DESALOJAR >> Carla Dias


Com os anos acumulados na idade, compreendeu que a mudança – tão reverenciada nas citações e nos livros de autoajuda como consequência da dedicação ou da indiferença – tem personalidade. Ela não se interessa pela querença, é uma colecionadora de oportunidades, uma apostadora requintada, capaz de conectar sonhos com a realidade. Também é apreciadora do amor platônico entre caos e tranquilidade. Assim, eventualmente os coloca no mesmo lugar, olhos nos olhos. 

Há alguns meses, decidiu anotar as mudanças de um dia, apenas mais um em uma diariamente calejado nas suas experiências. Sem presença significativa no portifólio de sua rotina, a mudança se mostrou ausente, feito a mãe que foi embora para ser atriz de cinema e morreu de cirrose. Ela sim conheceu o sarcasmo da mudança.

Depois de muito analisar a  mudança, sem que nada mudasse de fato, durante um encontro com familiares começou a falar como se fosse o médico da série, o galã do filme dos anos 50, o âncora do telejornal, o chef de cozinha ensinando como brotam as comidas das panelas. As crianças acharam bem engraçado a interpretação do tio, mas ele não estava para brincadeira.

O pai se aproximou, puxando-o para longe dos sobrinhos com um abraço-prisão. Levou o filho até a cozinha, encheu uma caneca de louça de café sem açúcar e o serviu. Puxou a cadeira, sentou-se defronte a ele, as mãos entregues à coreografia da ansiedade e do desapontamento.

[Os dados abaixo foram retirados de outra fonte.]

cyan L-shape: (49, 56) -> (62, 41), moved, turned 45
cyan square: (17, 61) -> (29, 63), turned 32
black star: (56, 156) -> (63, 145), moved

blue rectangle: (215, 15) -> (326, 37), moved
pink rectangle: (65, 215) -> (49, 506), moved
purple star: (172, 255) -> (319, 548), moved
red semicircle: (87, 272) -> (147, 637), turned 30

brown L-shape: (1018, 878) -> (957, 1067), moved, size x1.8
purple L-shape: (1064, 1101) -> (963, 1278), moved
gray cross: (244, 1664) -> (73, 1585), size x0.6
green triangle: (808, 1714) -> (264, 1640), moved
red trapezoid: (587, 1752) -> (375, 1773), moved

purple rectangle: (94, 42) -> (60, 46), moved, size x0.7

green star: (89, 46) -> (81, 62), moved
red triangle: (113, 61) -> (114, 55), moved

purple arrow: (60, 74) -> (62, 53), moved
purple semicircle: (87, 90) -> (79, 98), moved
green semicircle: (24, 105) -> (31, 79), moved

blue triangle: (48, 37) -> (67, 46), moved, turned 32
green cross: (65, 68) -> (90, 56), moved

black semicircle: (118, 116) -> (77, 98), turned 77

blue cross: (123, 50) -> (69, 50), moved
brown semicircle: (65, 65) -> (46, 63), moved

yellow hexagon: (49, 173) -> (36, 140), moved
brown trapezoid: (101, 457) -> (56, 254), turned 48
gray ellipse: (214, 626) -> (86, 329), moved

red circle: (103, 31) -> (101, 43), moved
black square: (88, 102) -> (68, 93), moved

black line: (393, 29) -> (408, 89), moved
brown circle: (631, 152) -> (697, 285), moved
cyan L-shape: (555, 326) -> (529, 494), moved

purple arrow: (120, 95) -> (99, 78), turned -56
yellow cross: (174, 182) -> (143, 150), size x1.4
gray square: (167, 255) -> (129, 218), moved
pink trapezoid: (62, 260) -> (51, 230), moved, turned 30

Com a voz ancorada no quase desespero, os olhos lutando para barrar as lágrimas, anunciou ao filho que ele precisava mudar, você já passou dos quarenta... tá na hora! Gargalhou baixinho, de si, não do pai, por quem sempre teve profundo respeito. Com a voz entoada na cadência de narrador de comercial de amaciante de roupas, falou por quase uma hora sobre a ausência desesperadora da mudança em sua vida. O pai, agora com olhar estalado de agonia, pediu que ele permanecesse onde estava e se levantou, foi até a sala, enlaçou a mão da esposa e, com ela, desapareceu pela casa por um punhado de minutos.

O pai voltou carregando uma mala, a mãe chorosa, sem conseguir encará-lo: se é de mudança que você precisa, aqui está a sua mala.

Surpreso, sem entender como os pais decidiram despejá-lo de seu quarto de desde sempre, saiu se arrastando, dramaticamente, como se a tristeza o tivesse habitando. Sem saber por onde começar sua partida, sentou-se na escada da entrada da casa, a única que conhecia seu morar, e fez algo que nunca tinha feito antes, a não ser quando sentia fome e era muito novo para preparar a própria mamadeira: chorou.

A mudança sorriu.

Comentários

Ionio Paschoalin disse…
Que lindo Carlinha, que história, que descrição, que construção de frases, pensamentos, uau!! Você é muito criativa, você é muito tudo. Parabéns amiga querida!